Atatürk Caddesi'nden aşağıya rafting turizmine açılabilecek kıvamda bir nehir oluştu. Al botunu çık. O kadar...
Evler, iş yerleri hep suya battı.
Bu yağıştan en büyük nasibi de Doğanbey TOKİ aldı.
Zaten orada yaşayan insanların bir gözü hep havada, yağmurun adı bile onları titretmeye yetiyor. Balkonlarına, evlerine, otoparklarına dolan sulara 6 yıldır çare bulunamıyor...
****
Ne yazık ki Bursa'nın gözüne sokulmuş bir çomaktır Doğanbey TOKİ. Ne taraftan baksan aklın almaz, yüreğin kaldırmaz. Hani ne estetik, ne müteahhitlik, ne kalite, ne sağlamlık, ne bir düzen, ne bir nizam... Ara ki bulasın.
Süt kutusu gibi bir anlayışla yapılıp yan yana dizilmiş bir dolu blokun tapusuydu, sözleşmesiydi, anlaşmasıydı hâlâ anlaşmazlık konusu. Ahali canından bezmiş. Bir dokunursan bin ah işitiyorsun.
Yıllardır uzaktan yağdırıp durduğum bölgeye bir de yakından bakayım istedim ve aldım kendimi gittim. Sokaklarında dolaştım, bina aralarına daldım çıktım.
Bloklara yaklaşıp da her binanın çepeçevre taşla çevrilmiş olduğunu görünce, pes dedim. Şehir hamamı misali onca taşa ne gerek var! Ayağına paten takıp paten mi kayacaksın, yoksa kay kay mı yapacaksın. Ha, köpürte köpürte halı yıkayacağım dersen ona sözüm yok!
Korkarım, yağmurlar daha da çoğalıp o boşluklar da suyla dolarsa blokların her biri eski derebeyi şatolarına benzeyecek ve hepsi kendisine inen-kalkan seyyar birer köprü isteyecek.
Arada ufak tefek yeşiller, kameriyeler yok değil. Lakin onlar da taşların arasında eriyip gitmiş.
Sokakların araç doluluğu da bir başka alem. Gündüz vakti böyleyse gece nasıl oluyor varın siz düşünün.
Binaları çevreleyen o bomboş ve hiçbir işe yaramayan taşlıklar ya araç parkı olarak kullanılsaydı ya da yeşillendirilip bahçe yapılsaydı keşke.
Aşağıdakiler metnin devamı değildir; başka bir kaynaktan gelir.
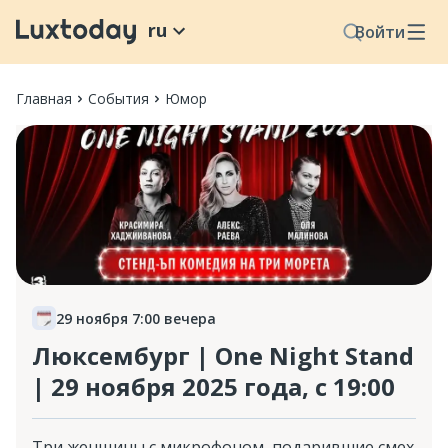
ru
Войти
Главная
События
Юмор
29 ноября 7:00 вечера
Люксембург | One Night Stand
| 29 ноября 2025 года, с 19:00
Три женщины с микрофоном, подарившие смех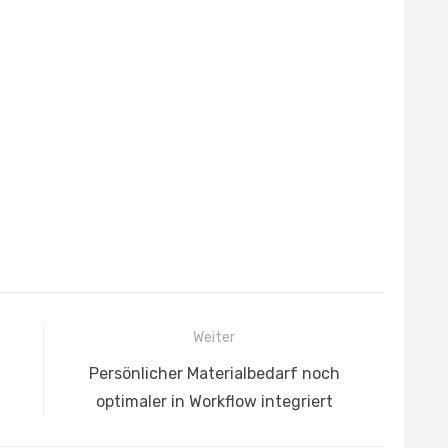
Weiter
Nächster
Persönlicher Materialbedarf noch
Beitrag:
optimaler in Workflow integriert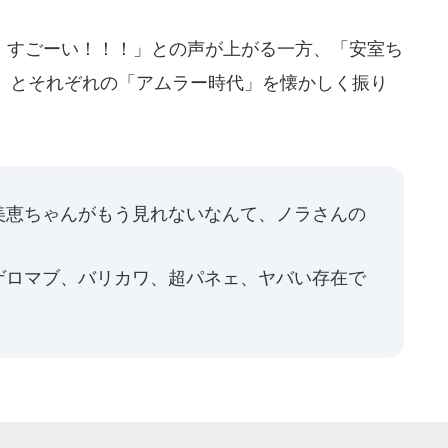
すごーい！！！」との声が上がる一方、「安室ち
」とそれぞれの「アムラー時代」を懐かしく振り
美恵ちゃんがもう見れないなんて、ノラさんの
ゲロマブ、バリカワ、超パネェ、ヤバい存在で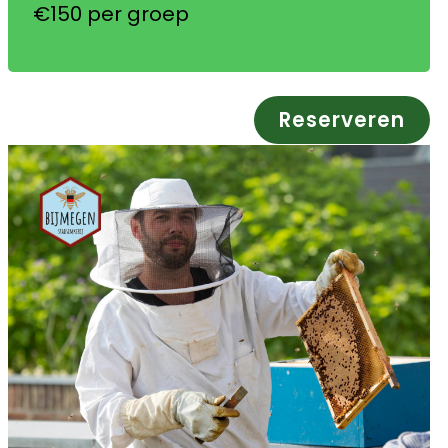
€150 per groep
Reserveren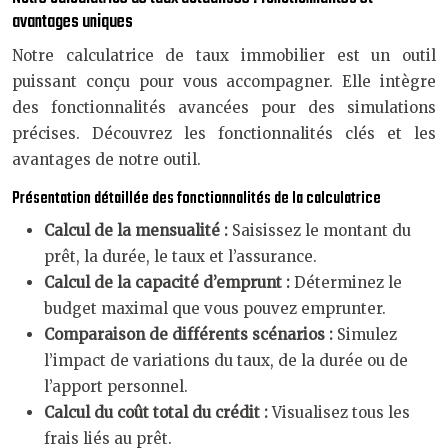
avantages uniques
Notre calculatrice de taux immobilier est un outil
puissant conçu pour vous accompagner. Elle intègre
des fonctionnalités avancées pour des simulations
précises. Découvrez les fonctionnalités clés et les
avantages de notre outil.
Présentation détaillée des fonctionnalités de la calculatrice
Calcul de la mensualité :
Saisissez le montant du
prêt, la durée, le taux et l’assurance.
Calcul de la capacité d’emprunt :
Déterminez le
budget maximal que vous pouvez emprunter.
Comparaison de différents scénarios :
Simulez
l’impact de variations du taux, de la durée ou de
l’apport personnel.
Calcul du coût total du crédit :
Visualisez tous les
frais liés au prêt.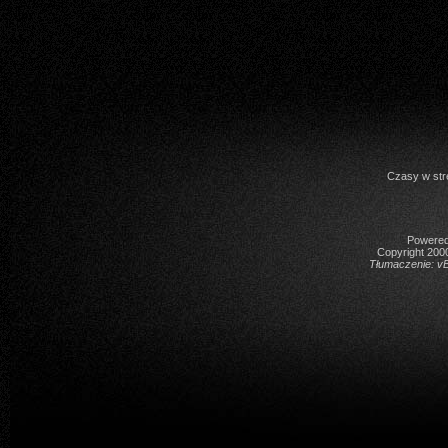
Czasy w str
Powered 
Copyright 2000
Tłumaczenie:
vB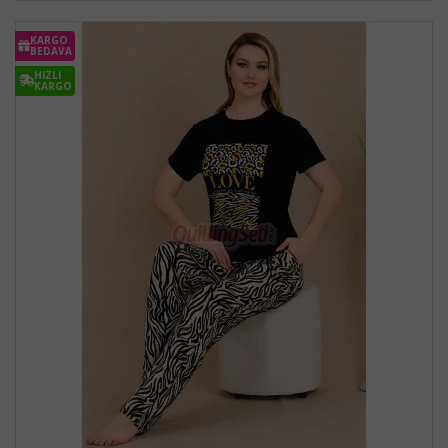
KARGO
BEDAVA
HIZLI
KARGO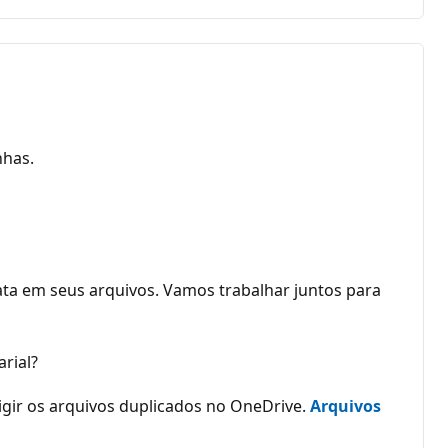
nhas.
ta em seus arquivos. Vamos trabalhar juntos para
rial?
rigir os arquivos duplicados no OneDrive.
Arquivos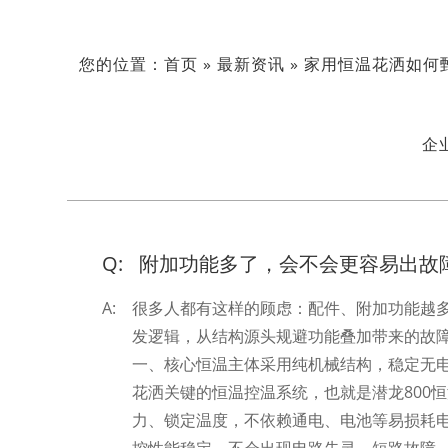
您的位置：
首页
»
最新资讯
»
家用恒温花洒如何
企
Q:
附加功能多了，会不会更容易出故
A:
很多人都有这样的顾虑：配件、附加功能越
发逻辑，从结构源头规避功能叠加带来的故
一、核心恒温主体采用纯机械结构，稳定无
花洒关键的恒温控温系统，也就是潜龙800
力、锁定温度，不依赖通电、电池等易损耗电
Doğanbey'i anlamak için içinde birkaç ay yaşamak lâzım belki de. Banyolarından taşan suları, içeriye dolan yağmurları, bozulmaktan çalışamayan asansörleri başka türlü nasıl anlar insan....
Bunlar gibi pek çok site var şehir dışında. Lakin Doğanbey'in en önemli arızası şehrin göbeğinde kalması, şehrin dokusuna uymaması, blokların arasında mesafenin çok az olması. O kadar ki, binaları elleriyle iki kenara itesi geliyor insanın.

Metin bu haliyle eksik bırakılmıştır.